Robotaxis: China als Vorreiter, Deutschland im Rückstand
Während in China und den USA Tausende autonome Taxis im Alltagsbetrieb fahren, hat Deutschland gerade erst die erste Betriebsgenehmigung erteilt – an das chinesische Unternehmen Momenta. Die 2021 beschlossene Verordnung (AFGBV) stellte so hohe Hürden, dass kein einziges Pilotprojekt zu einem regulären Betrieb führte, obwohl über 500 Millionen Euro Fördermittel geflossen sind.
Chinas Experimentierfreudigkeit und Strategie
Die Volksrepublik setzt auf ein System von lokal erlaubten Erprobungen, dessen Ergebnisse in eine geplante nationale Regulierung einfließen ("Erfahrung zuerst, Gesetze später"). Gleichzeitig wird die Technologie gezielt als Baustein in eine großangelegte Verkehrsstrategie integriert, die bis 2035 eine deutliche Verkürzung der Reisezeiten vorsieht. Städte wie Peking, Shenzhen, Shanghai oder Wuhan verfolgen dabei unterschiedliche Ansätze bezüglich Infrastruktur, ÖPNV-Integration, Taxikonkurrenz und Skalierung, was zu einem rasanten Marktwachstum führender Plattformen wie Apollo Go und Pony AI führt.

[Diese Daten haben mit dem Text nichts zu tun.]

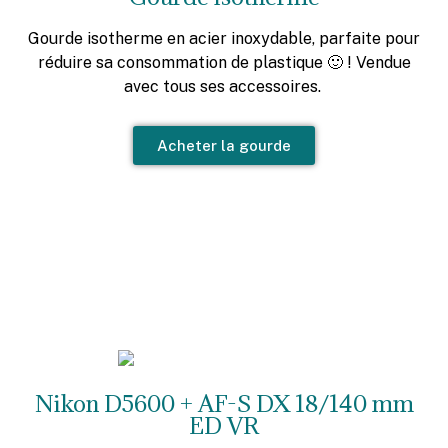
Gourde isotherme en acier inoxydable, parfaite pour
réduire sa consommation de plastique 🙂 ! Vendue
avec tous ses accessoires.
Acheter la gourde
Nikon D5600 + AF-S DX 18/140 mm
ED VR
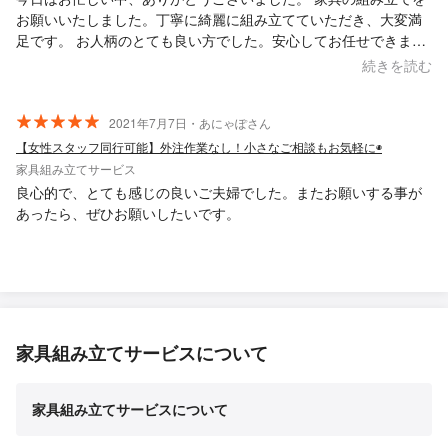
お願いいたしました。丁寧に綺麗に組み立てていただき、大変満
足です。 お人柄のとても良い方でした。安心してお任せできまし
た！
続きを読む
2021年7月7日・あにゃぽさん
【女性スタッフ同行可能】外注作業なし！小さなご相談もお気軽に◉
家具組み立てサービス
良心的で、とても感じの良いご夫婦でした。またお願いする事が
あったら、ぜひお願いしたいです。
家具組み立てサービスについて
家具組み立てサービスについて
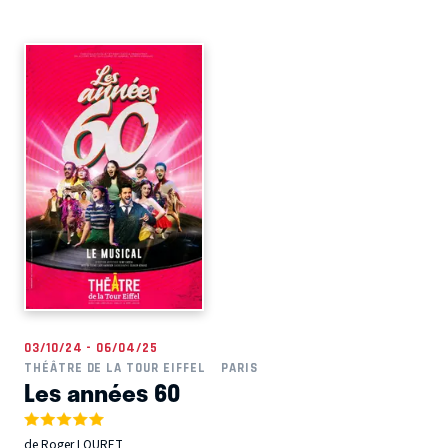
03/10/24 - 06/04/25
THÉÂTRE DE LA TOUR EIFFEL
PARIS
Les années 60
de Roger LOURET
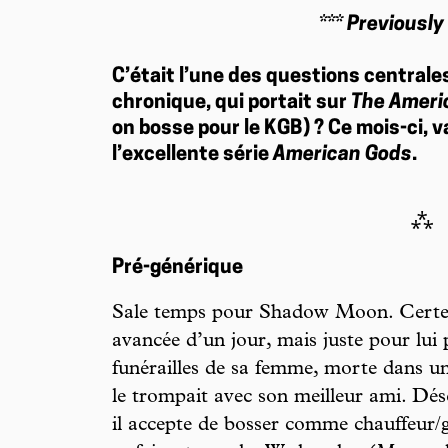
*** Previously
C’était l’une des questions centrale
chronique, qui portait sur
The Ameri
on bosse pour le KGB) ? Ce mois-ci, 
l’excellente série
American Gods
.
⁂
Pré-générique
Sale temps pour Shadow Moon. Certes, 
avancée d’un jour, mais juste pour lui
funérailles de sa femme, morte dans un 
le trompait avec son meilleur ami. Dé
il accepte de bosser comme chauffeur/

Konsequenzen für den Standort D
Die deutsche Zurückhaltung hat laut Beobachtern dazu geführt, dass es keine heimische Robotaxi-Industrie gibt. Als kritisches Hemmnis gilt die vorwiegend am Schutz des öffentlichen Raums ausgerichtete Regulierung neben dem traditionellen Fokus auf den Individualverkehr.